To assess the relationship between striatal dopa decarboxylase capacity, D2 dopamine receptor binding, and energy metabolism in Parkinson's disease (PD).
Positron emission tomographic (PET) studies of glucose and dopa metabolism and D2 dopamine receptor binding in the caudate nucleus and putamen of patients with PD at different Hoehn and Yahr (HY) stages using PET and the tracers 18F-fluorodeoxyglucose (FDG), 6-18F-fluoro-l-dopa (FDOPA), and 11C-raclopride (RACLO).
Positron emission tomography research program at the Paul Scherrer Institute.
Twenty patients with PD at different stages of the disease (HY stages I through IV; five patients for each stage) compared with separate groups of agematched healthy subjects.
Main Outcome Measures:
Influx constant ( Ki ) for specific FDOPA uptake; uptake index ratio for RACLO binding to D2 dopamine receptors; normalized to global FDG metabolic rate for glucose consumption; and semiquantitative score for assessment of tremor, rigidity, and bradykinesia in PD.
Patients with PD at HY stages I to II (hereafter HY-I-II PD) revealed reduced FDOPA metabolism, particularly in the putamen. The FDOPA uptake in the putamen and caudate nucleus declined with increasing HY staging and scoring for bradykinesia and rigidity.
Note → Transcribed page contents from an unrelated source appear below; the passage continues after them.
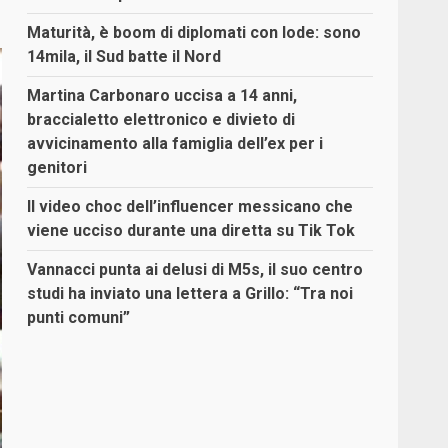
Maturità, è boom di diplomati con lode: sono
14mila, il Sud batte il Nord
Martina Carbonaro uccisa a 14 anni,
braccialetto elettronico e divieto di
avvicinamento alla famiglia dell’ex per i
genitori
Il video choc dell’influencer messicano che
viene ucciso durante una diretta su Tik Tok
Vannacci punta ai delusi di M5s, il suo centro
studi ha inviato una lettera a Grillo: “Tra noi
punti comuni”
Putamen RACLO binding to D2 dopamine receptors was up-regulated in patients with HY-I-II PD but declined toward control values, with increasing disease severity. Putamen side-to-side asymmetries of FDOPA metabolism and RACLO binding revealed a significant correlation. Putamen FDG metabolism showed a relative increase in all patients with PD.
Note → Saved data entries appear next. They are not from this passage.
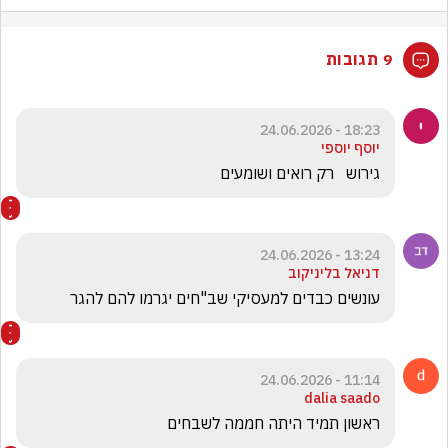
9 תגובות
18:23 - 24.06.2026
יוסף יוספי
גירוש   רק רואים ושומעים
13:24 - 24.06.2026
דניאל בליניקוב
עונשים כבדים למעסיקי שב"חים יגרמו להם להגר 
11:14 - 24.06.2026
dalia saado
ראשון תמיד היתה חממה לשבחים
Our results show that FDOPA, RACLO, and FDG PET measurements provide complementary information to characterize metabolic and receptor changes in the striatum of PD with different degrees of motor disability. The FDOPA uptake reflects the best motorrelated pathologic features, as indicated by the significant correlation between Ki values and clinical scores. The significant association between RACLO and FDOPA in the putamen suggests that D2 dopamine receptor changes are related to the reduction of presynaptic dopaminergic nerve terminals. Putamen FDG increase is probably the result of more complex feedback mechanisms that are primarily induced by striatal dopamine deficiency.